This time last year, I was contemplating the predictions of Nostradamus, the possibility of a ‘barbeque summer’, and the hope that an Olympic ‘feel good factor’ would find its way onto the AMU. Longterm predictions are as tough for clinicians as they are for weathermen and 14th century apothecaries, but even looking a few days into the future can be difficult. In some ways it is the unpredictability of acute medicine which provides our biggest challenges: risk scores, early warning scores, and discharge prediction tools attempt to add some science to the subjectivity of clinical assessment. Every scientific meeting seems to feature a new biomarker, promising to eliminate uncertainty and improve accuracy, but probably opening a few cans of worms in the process. None of us has a crystal ball; recognising uncertainty – and communicating this to our patients – is a key skill which we all need to develop.

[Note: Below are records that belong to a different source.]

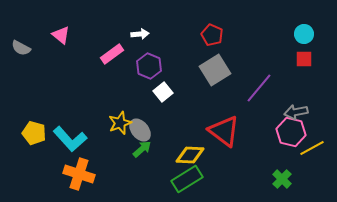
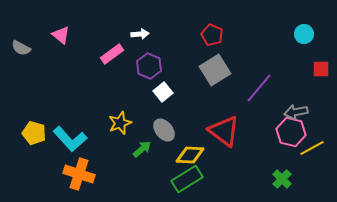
red square: moved 17 px right, 10 px down
gray ellipse: moved 24 px right
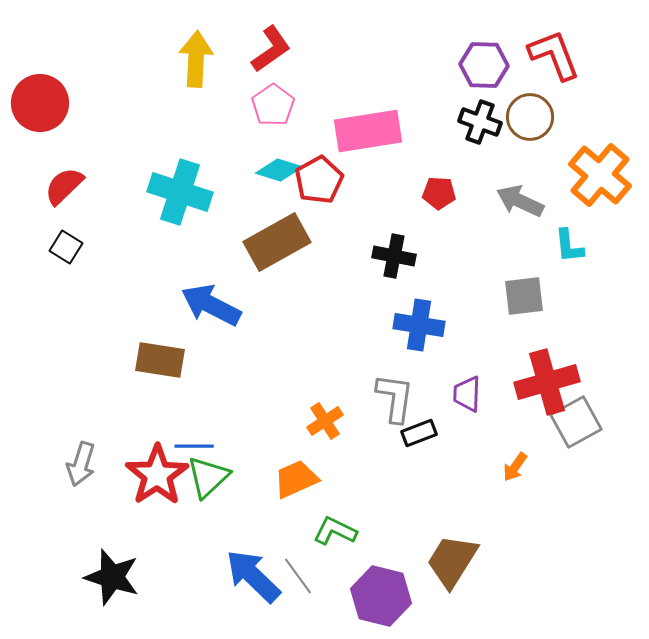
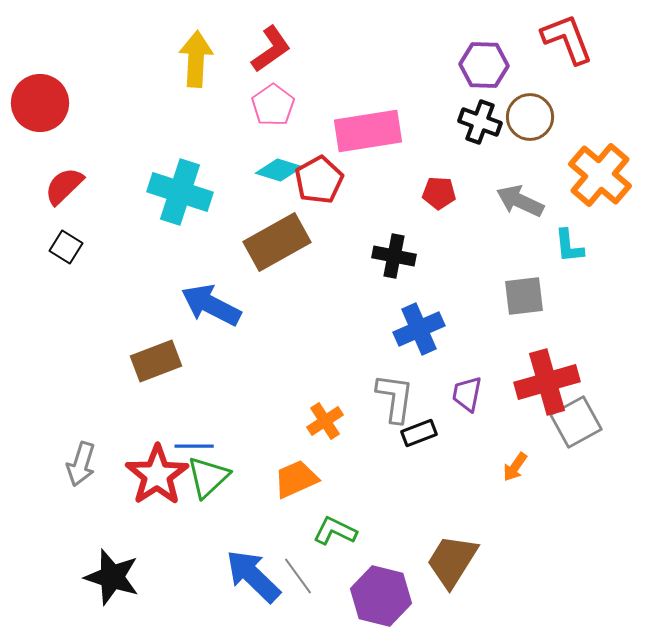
red L-shape at (554, 55): moved 13 px right, 16 px up
blue cross at (419, 325): moved 4 px down; rotated 33 degrees counterclockwise
brown rectangle at (160, 360): moved 4 px left, 1 px down; rotated 30 degrees counterclockwise
purple trapezoid at (467, 394): rotated 9 degrees clockwise
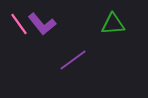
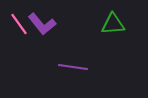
purple line: moved 7 px down; rotated 44 degrees clockwise
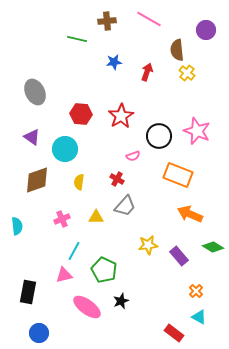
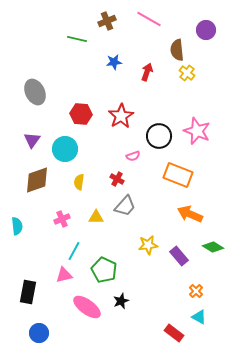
brown cross: rotated 18 degrees counterclockwise
purple triangle: moved 3 px down; rotated 30 degrees clockwise
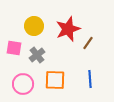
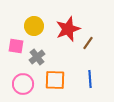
pink square: moved 2 px right, 2 px up
gray cross: moved 2 px down
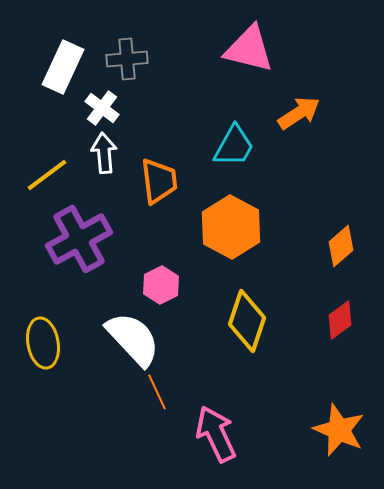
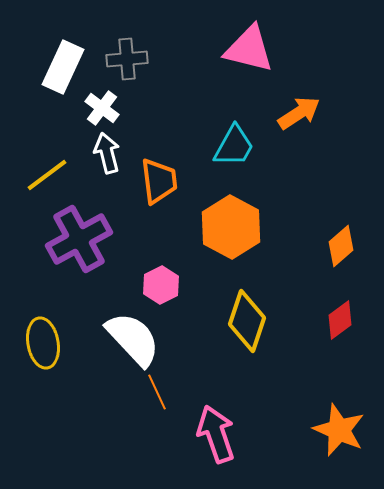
white arrow: moved 3 px right; rotated 9 degrees counterclockwise
pink arrow: rotated 6 degrees clockwise
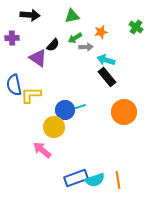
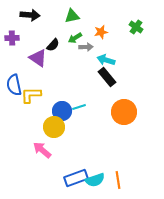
blue circle: moved 3 px left, 1 px down
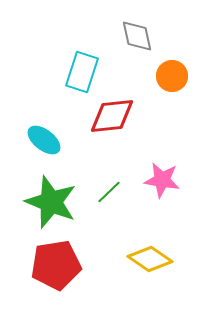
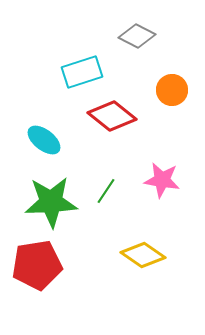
gray diamond: rotated 51 degrees counterclockwise
cyan rectangle: rotated 54 degrees clockwise
orange circle: moved 14 px down
red diamond: rotated 45 degrees clockwise
green line: moved 3 px left, 1 px up; rotated 12 degrees counterclockwise
green star: rotated 24 degrees counterclockwise
yellow diamond: moved 7 px left, 4 px up
red pentagon: moved 19 px left
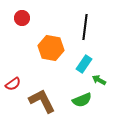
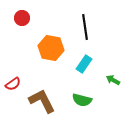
black line: rotated 15 degrees counterclockwise
green arrow: moved 14 px right
green semicircle: rotated 36 degrees clockwise
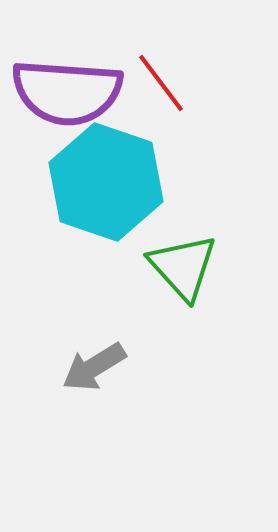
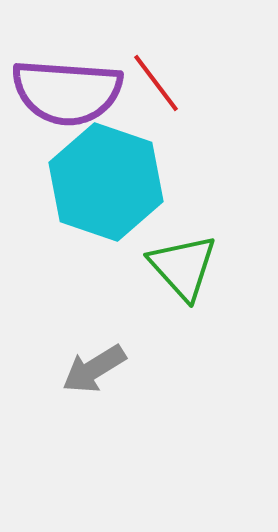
red line: moved 5 px left
gray arrow: moved 2 px down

The challenge of delivering a high quality acute medicine service, 7 days a week, has been a major theme for 2012. Many readers will already have read the ‘Toolkit’ for delivery of a 7 day consultant service on the AMU, produced by the Royal College of Physicians (RCP) in association with SAM. This can be downloaded from the SAM website (www.acutemedicine.org.uk) along with the AMU Quality Standards which were released earlier in the summer. The article by Hannah Skene and David Ward on p205 complements these two documents, highlighting some of the practicalities in implementing quality standards across the 7 day week. This paper also comments on best ward round practice, a topic which has been the subject of some combined work by the RCP and Royal College of Nursing this year, and which provided the subject of the ‘best poster’, awarded to John Soon at this year’s SAM Autumn conference. The abstract from this presentation is included in the ‘selected abstracts’ article on p217.

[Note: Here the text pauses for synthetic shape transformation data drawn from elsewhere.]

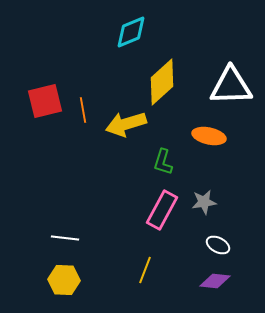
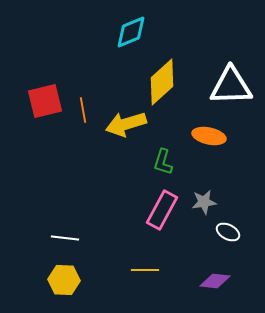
white ellipse: moved 10 px right, 13 px up
yellow line: rotated 68 degrees clockwise
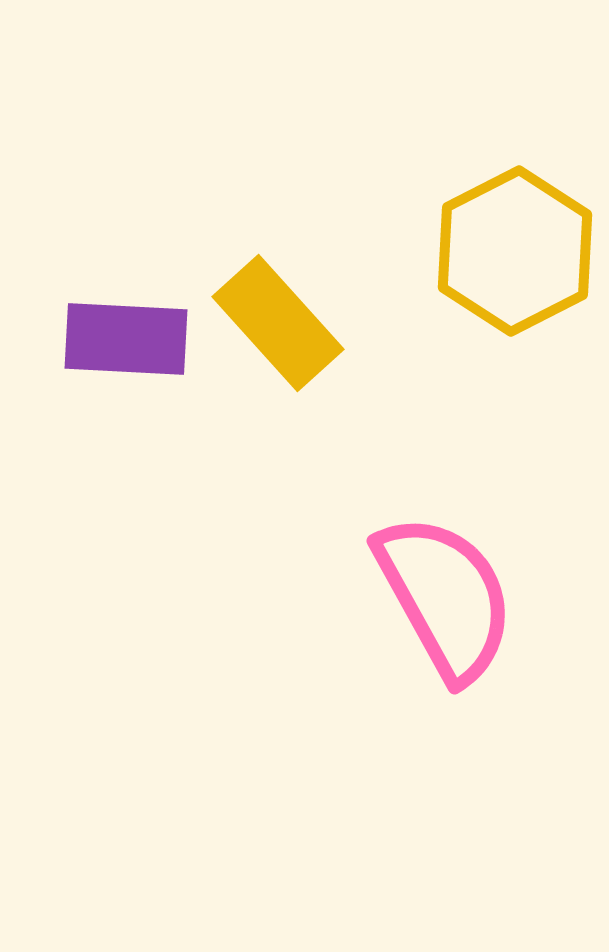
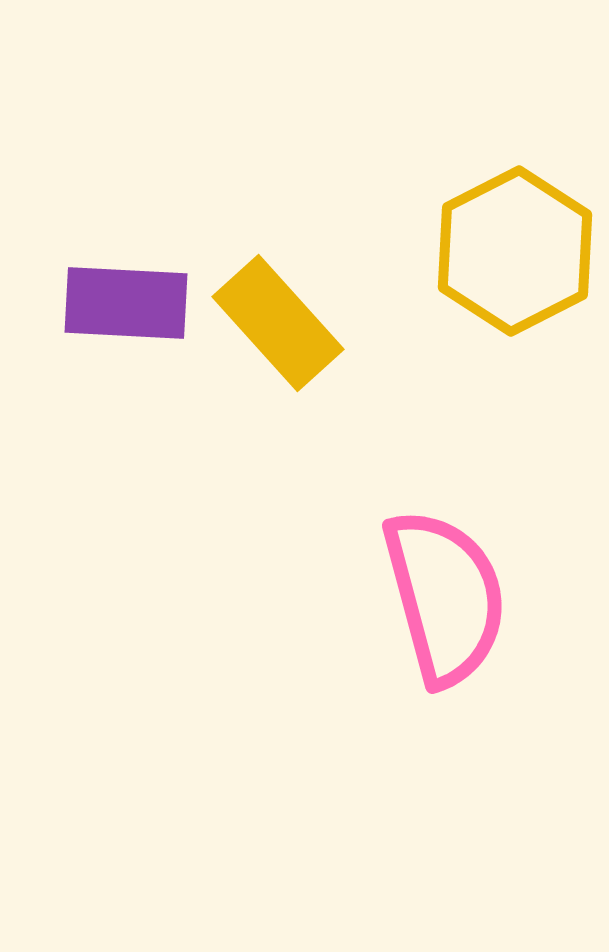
purple rectangle: moved 36 px up
pink semicircle: rotated 14 degrees clockwise
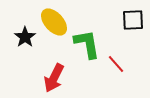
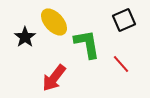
black square: moved 9 px left; rotated 20 degrees counterclockwise
red line: moved 5 px right
red arrow: rotated 12 degrees clockwise
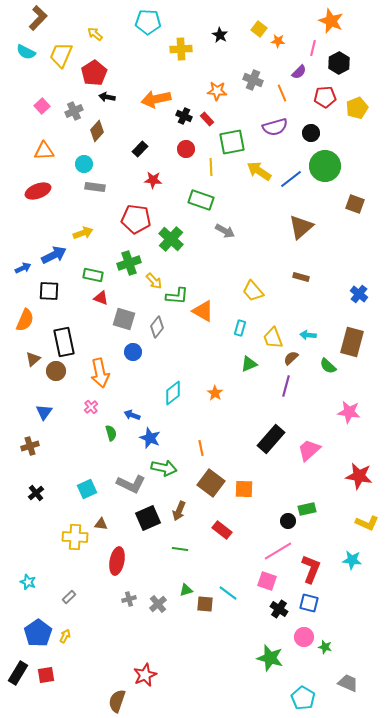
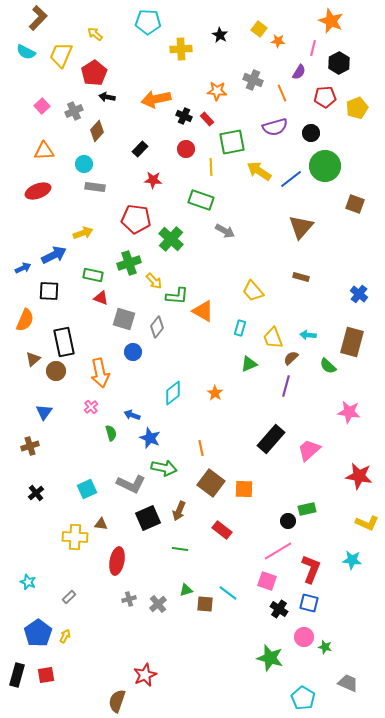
purple semicircle at (299, 72): rotated 14 degrees counterclockwise
brown triangle at (301, 227): rotated 8 degrees counterclockwise
black rectangle at (18, 673): moved 1 px left, 2 px down; rotated 15 degrees counterclockwise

During the summer I had the privilege to represent SAM at a reception organised by SepsisUK to co-incide with World Sepsis Day. The event featured some powerful, and moving talks from patients and relatives affected by sepsis, portraying the importance of early diagnosis and treatment for this devastating condition. Case reports in this journal over the past 10 years have demonstrated how often acute physicians are faced with atypical presentations of infection; this is particularly true for older patients as demonstrated in the cases on p 226. Ron Daniels’ ‘viewpoint’ article emphasises the important role which acute physicians have in recognising the signs of sepsis, ensuring early treatment and escalation to higher dependency areas where necessary. For patients who do not fall into any other clear cut speciality category during the first 48 hours of their hospital stay, acute physicians must provide the leadership and continuity of care which are essential in ensuring a good outcome.
January is a busy time on the AMU, so wishing you all a ‘Happy New Year’ may seem inappropriate to some readers. As I mentioned at the top of this editorial, my track record in prediction has not been good lately; however I hope it’s a fairly safe bet to suggest that – no matter how hard these next few weeks may get – the months which follow will probably be a whole lot easier!